Los profesores de IESE Business School, Joan Fontrodona, Antonio Argandoña y Domènec Melé argumentamos en este video por qué la ética debe estar presente en la formación de directivos de empresa. 


Se sostiene que:

–          La toma de decisiones es central en la actividad directiva, y por tanto en su formación. La decisiones directivas afectan a personas y, en primer lugar, a quien decide. Estas decisiones más que técnicas son prudenciales y en ellas esta presente un componente ético.

–          La ética empresarial ha de tener un lugar propio en la formación de directivos como una materia específica, pero no es suficiente. Ha de estar también presente en las diversas disciplinas (marketing, finanzas, dirección de personas, etc.) y programas para formación de directivos.
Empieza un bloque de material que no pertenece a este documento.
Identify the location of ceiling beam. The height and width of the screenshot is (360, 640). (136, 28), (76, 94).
Esto último requiere que todos los profesores tengan una adecuada formación ética.

Esta entrada también está disponible en: Catalán

One thought on “La formación ética de directivos de empresa

  1. The short video provides a lucid explanation of the necessity for a business ethics course in tandem with relevant values shining through in other courses.
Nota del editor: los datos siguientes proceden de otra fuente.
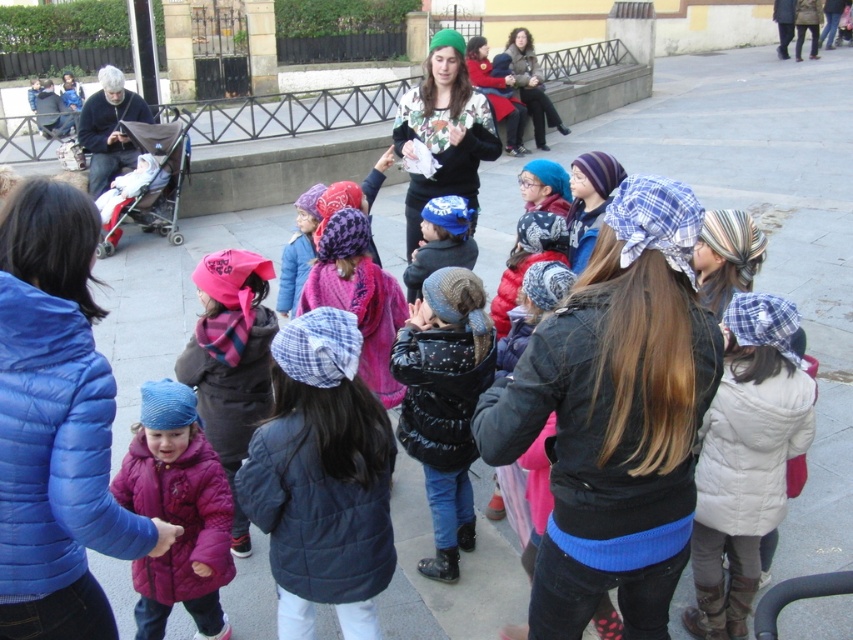 In the scene described, there are two children wearing a matte pink coat at center and a matte black jacket at left. From the perspective of an observer standing in front of the group, which child is positioned more to the right?

The matte pink coat at center is positioned to the right of the matte black jacket at left, so the child in the matte pink coat at center is more to the right.

You are a photographer trying to capture a group photo of the children in the scene. You notice two jackets, the black puffy jacket at center and the matte black jacket at left. Which jacket should you focus on if you want to include both in the frame without cropping either?

The black puffy jacket at center is smaller in size compared to the matte black jacket at left. To include both without cropping, focus on the matte black jacket at left since it is larger and will be easier to frame alongside the smaller one. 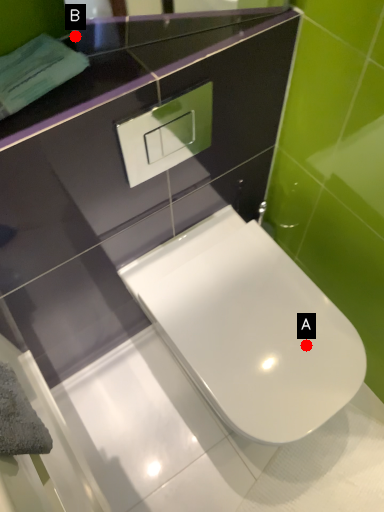 Question: Two points are circled on the image, labeled by A and B beside each circle. Which of the following is the farthest from the observer?

Choices:
 (A) A is further
 (B) B is further

Answer: (A)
    On the one hand, a «stand-alone» course in business ethics that is not supported in spirit by and further integrated in other teaching is unlikely to achieve its objectives.
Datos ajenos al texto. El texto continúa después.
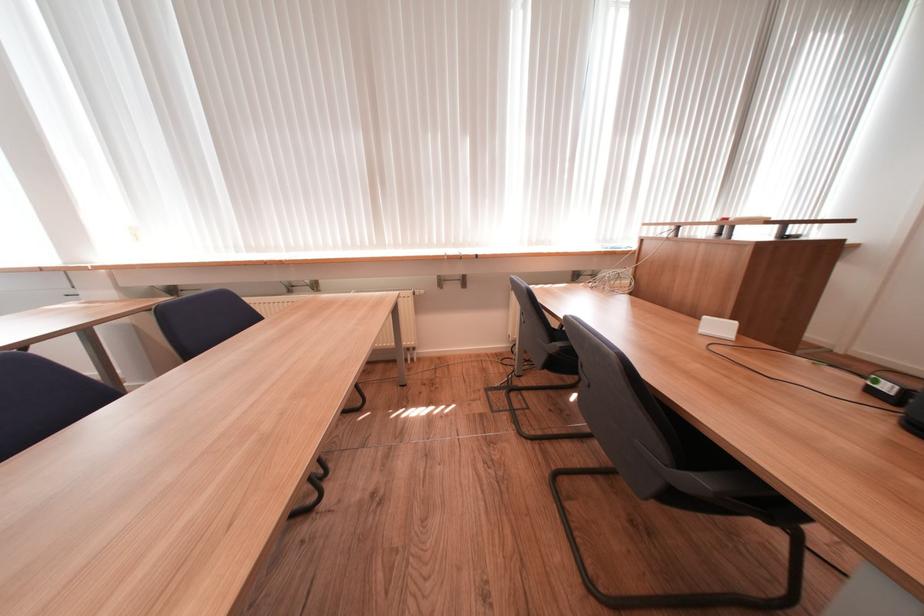 Image resolution: width=924 pixels, height=616 pixels. In order to click on white plastic object in this screenshot , I will do `click(718, 328)`.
    On the other hand, the skeptic view that ethics could entirely be integrated in non-specialised courses could indeed equally be raised for, say, marketing or finance. Likewise, business ethics does have a thoroughly developed core, however.

    The most compelling argument in favour of the need or «justification» of a designated course I find the remark that ethics is naturally involved in business/decision-making as this tends to involve people; and as soon as people are involved, ethical considerations become relevant and appropriate. Being relevant in any human action is a feature hardly shared by any other subject matter taught at business schools.

    I’d go even further by adding that the involvement of (other) people may not even be a necessary requirement for (business) ethics to be at play. For one, involvement of the natural environment and ecological considerations may demand ethical considerations as well. Second, even in the absence of affecting others, a given decision may well transform a decision-maker – for better or worse. Thus, even in the absence of external consequences for (other) people, ethics can still be at issue.